But don’t let your data become a ‘goldmine’ for medical malpractice attorneys.
If you’re a small or mid-size provider, you need all the help you can get to stay afloat in today’s healthcare landscape. One solution that providers are increasingly testing out is participating in a clinically integrated network (CIN). But do CINs actually help you to utilize data to improve reimbursement and quality of care?
Understand the Benefits of CINs
What is it? A CIN is much like an Accountable Care Organization (ACO). A CIN is an alignment model, coordinating care across affiliated providers and developing contracts with payors to improve care quality while controlling costs, according to the GE Healthcare Camden Group. CINs also include value-based contracting initiatives with commercial payors and Medicare.
“We are entering an era in which healthcare reimbursement from government and private payors will be based on value instead of volume,” says Seattle-based attorney Casey Moriarty with Ogden Murphy Wallace PLLC. “In order to survive the shift from the fee-for-service model to the value-based model, providers must learn to streamline operations and provide quality care at lower costs.”
One way providers can improve their chances of thriving in a value-based reimbursement world is to form a CIN in which providers cooperate to control costs and ensure quality, Moriarty notes. “By forming such a network in compliance with antitrust laws, independent providers are able to combine resources and even jointly contract with payors.”
Estimates indicate that more than 500 CINs are currently in operation across the United States, according to the Camden Group.
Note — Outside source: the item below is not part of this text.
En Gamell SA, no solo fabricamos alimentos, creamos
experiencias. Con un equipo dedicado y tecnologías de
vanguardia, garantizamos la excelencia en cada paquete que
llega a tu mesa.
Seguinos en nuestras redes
Leading CINs tend to share certain attributes and capabilities, including:
Get the Data Flowing
One key component of a successful CIN “is the free-flow exchange of data between providers,” Moriarty states. “The data exchange will allow the network to establish procedures to monitor the utilization of healthcare services and also create best practices for the providers.”
Exchanging data will also allow the CIN to create performance metrics and distribute incentive funds to high-performing providers, Moriarty adds. And the CIN can “use the data to provide a performance report to physicians and let them know how their performance compares to other physicians in the network.”
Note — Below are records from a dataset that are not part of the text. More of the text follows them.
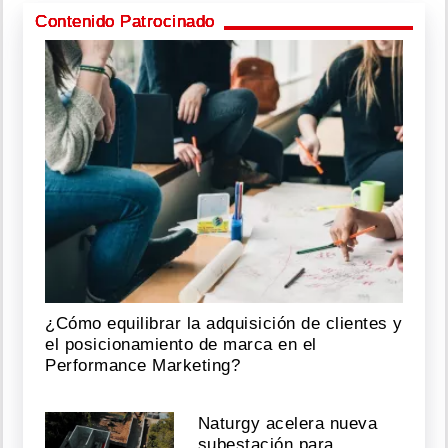
Contenido Patrocinado
¿Cómo equilibrar la adquisición de clientes y
el posicionamiento de marca en el
Performance Marketing?
Naturgy acelera nueva
subestación para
All this data exchanging won’t be easy, however. And IT is the largest single investment an organization will need to make in developing a CIN, noted Dudley Morris, senior advisor with BDC Advisors, in a recent Q&A.
Don’t Overlook the Risks
But when you’re exchanging this much data, there are certainly risks for HIPAA problems. Yet, experts point to another less-obvious issue with data sharing in a CIN.
You need to be aware that “any data shared between a network and a provider could be subject to discovery in a lawsuit,” Moriarty cautions. And performance data in a CIN “could be a goldmine for a malpractice attorney.”
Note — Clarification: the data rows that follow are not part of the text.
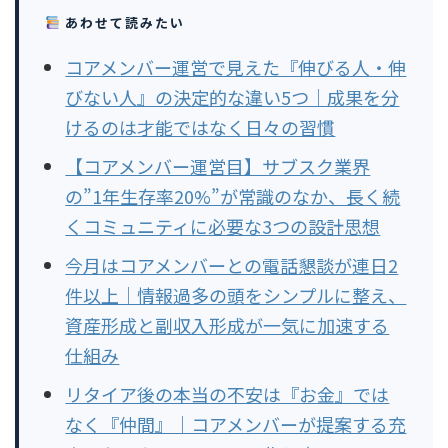
あわせて読みたい
コアメンバー運営で見えた『伸びる人・伸
びない人』の決定的な違い5つ｜成果を分
けるのは才能ではなく日々の習慣
【コアメンバー運営目】サブスク業界
の”1年生存率20%”が常識のなか、長く続
くコミュニティに必要な3つの設計思想
今月はコアメンバーとの電話懇談が連日2
件以上｜情報過多の頭をシンプルに整え、
資産形成と副収入形成が一気に加速する
仕組み
リタイア後の本当の不安は『お金』では
なく『仲間』｜コアメンバーが提案する充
What to do: To protect your data from such discovery, you should comply with any state peer-review privilege laws, Moriarty suggests. “Another option is to form a ‘patient safety organization’ under the federal Patient Safety Quality and Improvement Act (PSQIA). The PSQIA has a broad privilege for certain information that is submitted to a patient safety organization.”
Bottom line: Although CINs and similar care structures are seemingly the inevitable future of healthcare, the move from fee-for-service to value-based care may be too large a leap for many providers in a single bound, particularly if you’re aiming to join or create an ACO, according to BDC Advisors. Developing a CIN first to provide the foundation for ACO-style care delivery will help you to establish the data systems to measure performance-based outcomes.